After returning home in 1991, some veterans of the Persian Gulf War began reporting diverse symptoms that have been collectively called a mystery illness or the Gulf War syndrome (1). Extensive programs have been initiated by the governments of the United States, Great Britain, and Canada to provide medical care for veterans of the Persian Gulf War, to define any new syndrome, and to determine the causes of the veterans' illnesses (2-4). In the search for the cause of a previously uncharacterized complex of signs and symptoms (or syndrome), the question arises whether a similar illness occurred during or after previous wars. If an analogous illness affected veterans of other wars, its cause may be related to common wartime experiences rather than to a unique event during the Persian Gulf War. In this historical review, war-related syndromes from the U.S. Civil War to the Persian Gulf War were analyzed to identify possible unifying factors.

War Syndromes
U.S. Civil War
During the U.S. Civil War, Da Costa (5) did one of the first studies of a war syndrome. Da Costa evaluated 300 soldiers referred to him for a syndrome that he called irritable heart; this syndrome was principally characterized by shortness of breath, palpitations, and sharp or burning chest pain, particularly on exertion. Other symptoms included fatigability, headache, diarrhea, dizziness, and disturbed sleep (Table 1). There was no consistent sign of physiologic disease, and most patients appeared to be in fair overall health.
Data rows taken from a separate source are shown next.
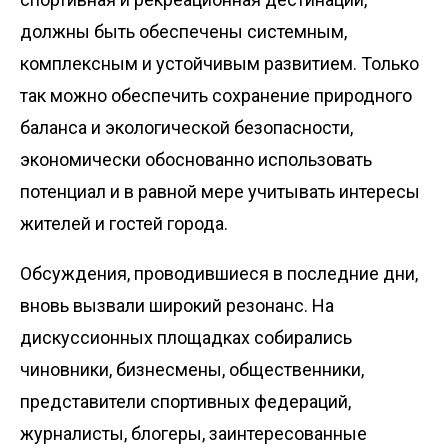
должны быть обеспечены сис­темным,
комплексным и устойчивым развитием. Только
так можно обеспечить сохранение природного
баланса и экологической безопасности,
экономически обоснованно использовать
потенциал и в равной мере учитывать интересы
жителей и гостей города.
Обсуждения, проводившиеся в последние дни,
вновь вызвали широкий резонанс. На
дискуссионных площадках собирались
чиновники, бизнесмены, общественники,
представители спортивных федераций,
журналисты, блогеры, заинтересованные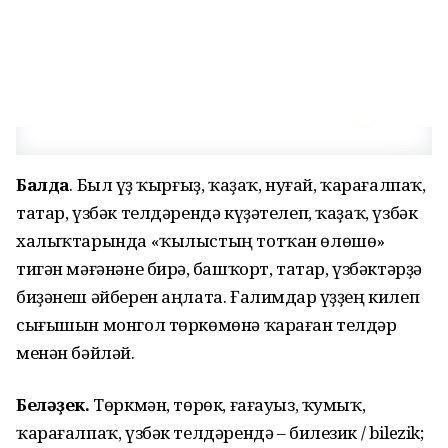
Балдаҡ
. Был һүҙ ҡырғыҙ, ҡаҙаҡ, нуғай, ҡарағалпаҡ,
татар, үзбәк телдәрендә күҙәтелеп, ҡаҙаҡ, үзбәк
халыҡтарында «ҡылыстың тотҡан өлөшө»
тигән мәғәнәне бирһә, башҡорт, татар, үзбәктәрҙә
биҙәнеш әйберен аңлата. Ғалимдар һүҙҙең килеп
сығышын монгол төркөмөнә ҡараған телдәр
менән бәйләй.
Беләҙек.
Төркмән, төрөк, ғағауыз, ҡумыҡ,
ҡарағалпаҡ, үзбәк телдәрендә – билезик / bilezik;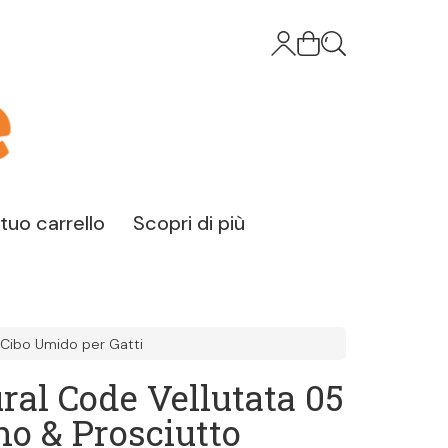
l tuo carrello
Scopri di più
Cibo Umido per Gatti
ral Code Vellutata 05
o & Prosciutto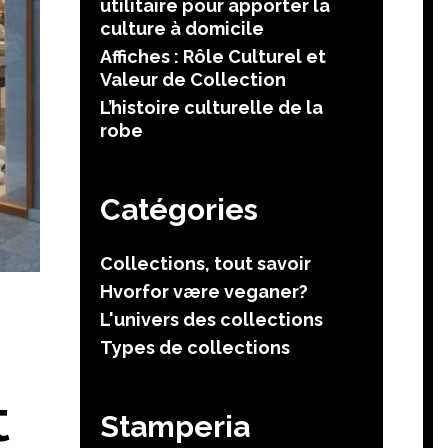
utilitaire pour apporter la
culture à domicile
Affiches : Rôle Culturel et
Valeur de Collection
L’histoire culturelle de la
robe
Catégories
Collections, tout savoir
Hvorfor være veganer?
L'univers des collections
Types de collections
t
Stamperia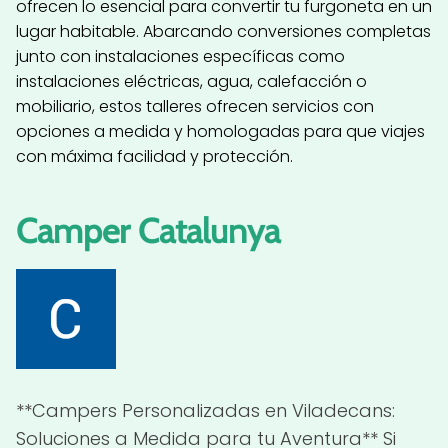
ofrecen lo esencial para convertir tu furgoneta en un
lugar habitable. Abarcando conversiones completas
junto con instalaciones específicas como
instalaciones eléctricas, agua, calefacción o
mobiliario, estos talleres ofrecen servicios con
opciones a medida y homologadas para que viajes
con máxima facilidad y protección.
Camper Catalunya
**Campers Personalizadas en Viladecans:
Soluciones a Medida para tu Aventura** Si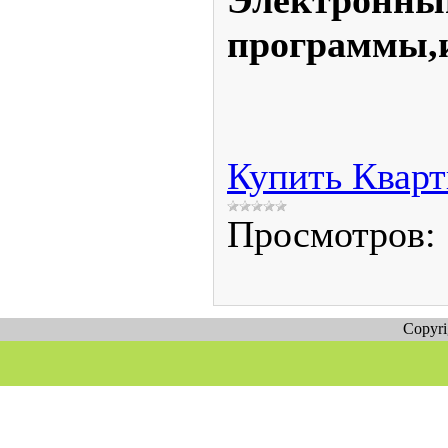
Электронный
программы,и
Купить Кварт
Просмотров:
Copyr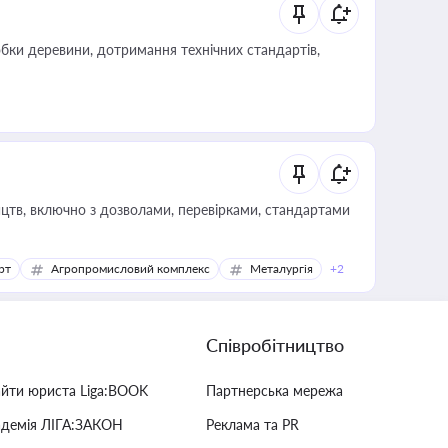
обки деревини, дотримання технічних стандартів,
цтв, включно з дозволами, перевірками, стандартами
рт
Агропромисловий комплекс
Металургія
+2
Співробітництво
айти юриста Liga:BOOK
Партнерська мережа
адемія ЛІГА:ЗАКОН
Реклама та PR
Symptoms of the irritable heart syndrome were not restricted to soldiers who had been in combat, and Da Costa believed that the condition occurred in civilian populations. Because many of the patients had had a recent episode of diarrhea, upper respiratory infection, or febrile disease, Da Costa concluded that an infectious disease was the cause in 48% of patients. Thirty-five percent of cases were attributed to strenuous military duties and 18% to miscellaneous causes. Da Costa reported that 38% of patients recovered from the disorder and that administration of several drugs, including digitalis, may have had a beneficial effect.
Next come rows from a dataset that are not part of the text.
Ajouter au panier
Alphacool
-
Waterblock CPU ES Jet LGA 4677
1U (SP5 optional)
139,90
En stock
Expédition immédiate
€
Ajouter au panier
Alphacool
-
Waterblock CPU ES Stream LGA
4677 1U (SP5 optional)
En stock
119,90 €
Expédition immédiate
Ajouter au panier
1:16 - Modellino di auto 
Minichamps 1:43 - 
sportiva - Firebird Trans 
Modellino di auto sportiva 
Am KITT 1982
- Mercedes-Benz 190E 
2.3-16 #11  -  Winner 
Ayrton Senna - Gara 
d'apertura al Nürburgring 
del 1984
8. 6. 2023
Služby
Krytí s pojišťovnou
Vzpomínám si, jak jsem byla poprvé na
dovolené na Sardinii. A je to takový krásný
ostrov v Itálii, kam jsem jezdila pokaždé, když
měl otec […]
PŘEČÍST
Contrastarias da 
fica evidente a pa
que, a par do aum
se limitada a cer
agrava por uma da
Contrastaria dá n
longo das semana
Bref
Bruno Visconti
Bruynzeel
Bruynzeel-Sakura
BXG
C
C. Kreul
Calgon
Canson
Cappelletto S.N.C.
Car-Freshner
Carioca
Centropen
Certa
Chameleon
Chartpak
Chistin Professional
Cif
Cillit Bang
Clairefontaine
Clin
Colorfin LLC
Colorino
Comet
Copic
On the basis of Da Costa's clinical descriptions, it is difficult to confidently determine specific diagnoses; however, various illnesses could have caused the symptoms in these patients (6, 7). Few patients had conclusive evidence of heart disease. Many patients were debilitated from malnutrition, lack of exercise, infectious diseases (including malaria and typhoid), and other adverse medical conditions. Some patients had symptoms of a psychological illness or stress reaction (8).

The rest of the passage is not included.